## TASK BRIEF
Some of the lines below need repeating. Reproduce exactly those between the lines holding "Cubic Foot/hour to Gallon (US)/day" and "Common Converters (741, 429)", inclusive.

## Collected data

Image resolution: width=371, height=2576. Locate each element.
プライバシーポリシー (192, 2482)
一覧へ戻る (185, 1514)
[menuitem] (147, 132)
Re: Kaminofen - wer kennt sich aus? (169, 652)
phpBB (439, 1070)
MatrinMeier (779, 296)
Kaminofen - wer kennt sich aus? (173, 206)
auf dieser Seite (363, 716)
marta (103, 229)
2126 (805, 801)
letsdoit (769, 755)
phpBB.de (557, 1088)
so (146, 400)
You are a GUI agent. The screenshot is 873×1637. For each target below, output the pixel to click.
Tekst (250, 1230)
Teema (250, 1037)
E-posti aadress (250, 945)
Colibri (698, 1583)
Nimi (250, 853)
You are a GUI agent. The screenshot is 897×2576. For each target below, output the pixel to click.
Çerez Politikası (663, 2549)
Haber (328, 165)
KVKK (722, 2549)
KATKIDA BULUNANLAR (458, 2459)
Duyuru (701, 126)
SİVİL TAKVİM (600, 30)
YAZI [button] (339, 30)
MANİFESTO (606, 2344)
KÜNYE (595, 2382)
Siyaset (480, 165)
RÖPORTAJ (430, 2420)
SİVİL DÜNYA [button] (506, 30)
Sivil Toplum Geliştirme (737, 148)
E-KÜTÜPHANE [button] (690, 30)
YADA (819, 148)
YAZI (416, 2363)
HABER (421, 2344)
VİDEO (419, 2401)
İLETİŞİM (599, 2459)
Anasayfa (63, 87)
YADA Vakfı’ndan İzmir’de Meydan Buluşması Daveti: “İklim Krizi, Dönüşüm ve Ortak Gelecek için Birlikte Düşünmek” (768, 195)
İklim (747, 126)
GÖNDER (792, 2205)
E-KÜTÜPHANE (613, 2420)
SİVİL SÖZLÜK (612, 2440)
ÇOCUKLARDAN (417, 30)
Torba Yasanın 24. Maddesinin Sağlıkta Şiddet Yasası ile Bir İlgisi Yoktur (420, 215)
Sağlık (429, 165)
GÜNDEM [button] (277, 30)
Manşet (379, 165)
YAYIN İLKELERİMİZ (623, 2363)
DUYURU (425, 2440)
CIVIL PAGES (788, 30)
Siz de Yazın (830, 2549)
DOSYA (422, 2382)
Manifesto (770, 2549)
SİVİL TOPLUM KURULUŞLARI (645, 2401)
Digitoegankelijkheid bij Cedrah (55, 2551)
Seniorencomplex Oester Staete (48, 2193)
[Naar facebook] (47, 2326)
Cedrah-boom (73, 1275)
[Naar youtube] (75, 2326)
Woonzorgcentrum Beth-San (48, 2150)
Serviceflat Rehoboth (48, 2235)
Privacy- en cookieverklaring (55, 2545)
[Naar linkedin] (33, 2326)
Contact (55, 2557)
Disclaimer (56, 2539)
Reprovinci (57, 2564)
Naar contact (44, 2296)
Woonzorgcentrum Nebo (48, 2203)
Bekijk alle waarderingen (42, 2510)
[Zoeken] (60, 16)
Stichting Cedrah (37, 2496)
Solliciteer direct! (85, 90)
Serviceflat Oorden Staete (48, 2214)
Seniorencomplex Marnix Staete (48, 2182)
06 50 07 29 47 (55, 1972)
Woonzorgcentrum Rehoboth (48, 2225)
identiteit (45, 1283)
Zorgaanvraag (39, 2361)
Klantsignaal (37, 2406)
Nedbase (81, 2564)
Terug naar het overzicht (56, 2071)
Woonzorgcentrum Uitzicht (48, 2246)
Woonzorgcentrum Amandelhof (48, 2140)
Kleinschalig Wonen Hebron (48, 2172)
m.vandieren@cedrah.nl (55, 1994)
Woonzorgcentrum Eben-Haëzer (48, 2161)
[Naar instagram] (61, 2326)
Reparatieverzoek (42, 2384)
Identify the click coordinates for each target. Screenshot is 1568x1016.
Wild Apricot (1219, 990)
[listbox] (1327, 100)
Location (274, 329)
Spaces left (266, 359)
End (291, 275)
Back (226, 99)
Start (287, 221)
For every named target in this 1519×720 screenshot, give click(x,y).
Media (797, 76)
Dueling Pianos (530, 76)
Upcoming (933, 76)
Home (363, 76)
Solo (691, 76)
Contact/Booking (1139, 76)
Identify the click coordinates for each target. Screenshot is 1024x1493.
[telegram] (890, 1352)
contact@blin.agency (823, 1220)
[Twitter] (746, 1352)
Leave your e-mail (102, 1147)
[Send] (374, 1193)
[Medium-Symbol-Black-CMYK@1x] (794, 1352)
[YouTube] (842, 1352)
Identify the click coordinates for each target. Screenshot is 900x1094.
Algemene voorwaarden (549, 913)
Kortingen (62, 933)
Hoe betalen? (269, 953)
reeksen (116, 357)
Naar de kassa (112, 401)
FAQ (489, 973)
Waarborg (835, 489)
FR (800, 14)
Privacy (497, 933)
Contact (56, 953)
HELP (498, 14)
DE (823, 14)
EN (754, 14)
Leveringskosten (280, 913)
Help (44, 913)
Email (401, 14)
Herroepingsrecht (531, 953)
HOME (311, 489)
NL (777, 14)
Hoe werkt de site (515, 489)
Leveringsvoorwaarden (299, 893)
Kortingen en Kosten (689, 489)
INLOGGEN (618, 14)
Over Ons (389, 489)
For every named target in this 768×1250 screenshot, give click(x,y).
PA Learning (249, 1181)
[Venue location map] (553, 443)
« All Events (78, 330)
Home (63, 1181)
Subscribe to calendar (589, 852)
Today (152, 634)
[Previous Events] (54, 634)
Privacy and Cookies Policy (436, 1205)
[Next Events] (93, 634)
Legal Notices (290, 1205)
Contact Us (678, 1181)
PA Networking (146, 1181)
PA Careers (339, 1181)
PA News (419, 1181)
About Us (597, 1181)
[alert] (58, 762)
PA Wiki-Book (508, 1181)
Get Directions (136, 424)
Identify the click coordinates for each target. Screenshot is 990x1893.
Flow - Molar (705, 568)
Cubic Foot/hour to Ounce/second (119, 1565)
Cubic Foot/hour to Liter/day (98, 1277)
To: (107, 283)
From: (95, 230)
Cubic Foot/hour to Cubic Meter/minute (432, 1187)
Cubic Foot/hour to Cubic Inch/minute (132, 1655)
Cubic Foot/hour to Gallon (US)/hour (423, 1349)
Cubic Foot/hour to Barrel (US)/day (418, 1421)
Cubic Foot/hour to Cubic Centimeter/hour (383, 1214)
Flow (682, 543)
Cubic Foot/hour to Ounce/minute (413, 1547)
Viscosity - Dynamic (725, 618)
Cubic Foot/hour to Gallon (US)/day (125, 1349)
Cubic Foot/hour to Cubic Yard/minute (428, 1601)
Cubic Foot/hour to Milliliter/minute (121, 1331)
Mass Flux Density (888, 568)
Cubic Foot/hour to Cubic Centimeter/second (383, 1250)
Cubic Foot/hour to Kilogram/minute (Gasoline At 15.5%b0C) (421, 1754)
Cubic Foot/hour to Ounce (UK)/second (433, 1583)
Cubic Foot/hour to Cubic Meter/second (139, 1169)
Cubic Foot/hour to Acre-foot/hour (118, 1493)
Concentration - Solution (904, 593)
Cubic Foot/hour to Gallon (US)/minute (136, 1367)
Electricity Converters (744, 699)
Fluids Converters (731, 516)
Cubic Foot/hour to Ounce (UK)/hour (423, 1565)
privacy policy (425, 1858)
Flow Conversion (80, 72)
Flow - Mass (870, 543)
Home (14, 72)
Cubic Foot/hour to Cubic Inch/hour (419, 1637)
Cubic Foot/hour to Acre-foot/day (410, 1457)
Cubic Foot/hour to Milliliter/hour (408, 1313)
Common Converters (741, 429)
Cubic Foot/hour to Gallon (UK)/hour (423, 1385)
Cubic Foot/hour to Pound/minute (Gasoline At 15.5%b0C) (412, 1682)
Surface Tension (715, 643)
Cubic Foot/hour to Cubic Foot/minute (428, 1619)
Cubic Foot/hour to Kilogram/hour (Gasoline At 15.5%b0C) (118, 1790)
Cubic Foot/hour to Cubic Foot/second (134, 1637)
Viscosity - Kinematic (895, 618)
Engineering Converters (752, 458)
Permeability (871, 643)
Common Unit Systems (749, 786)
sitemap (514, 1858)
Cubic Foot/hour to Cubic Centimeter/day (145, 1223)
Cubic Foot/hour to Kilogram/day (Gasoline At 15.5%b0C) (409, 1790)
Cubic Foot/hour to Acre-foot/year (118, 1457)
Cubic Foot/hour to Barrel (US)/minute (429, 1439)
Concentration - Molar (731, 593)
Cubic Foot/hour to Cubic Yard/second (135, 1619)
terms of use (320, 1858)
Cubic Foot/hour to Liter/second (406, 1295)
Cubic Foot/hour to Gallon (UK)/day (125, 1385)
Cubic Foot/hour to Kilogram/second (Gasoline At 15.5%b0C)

## TASK ANSWER
Cubic Foot/hour to Gallon (US)/day (125, 1349)
Cubic Foot/hour to Cubic Yard/minute (428, 1601)
Cubic Foot/hour to Milliliter/minute (121, 1331)
Mass Flux Density (888, 568)
Cubic Foot/hour to Cubic Centimeter/second (383, 1250)
Cubic Foot/hour to Kilogram/minute (Gasoline At 15.5%b0C) (421, 1754)
Cubic Foot/hour to Ounce (UK)/second (433, 1583)
Cubic Foot/hour to Cubic Meter/second (139, 1169)
Cubic Foot/hour to Acre-foot/hour (118, 1493)
Concentration - Solution (904, 593)
Cubic Foot/hour to Gallon (US)/minute (136, 1367)
Electricity Converters (744, 699)
Fluids Converters (731, 516)
Cubic Foot/hour to Ounce (UK)/hour (423, 1565)
privacy policy (425, 1858)
Flow Conversion (80, 72)
Flow - Mass (870, 543)
Home (14, 72)
Cubic Foot/hour to Cubic Inch/hour (419, 1637)
Cubic Foot/hour to Acre-foot/day (410, 1457)
Cubic Foot/hour to Milliliter/hour (408, 1313)
Common Converters (741, 429)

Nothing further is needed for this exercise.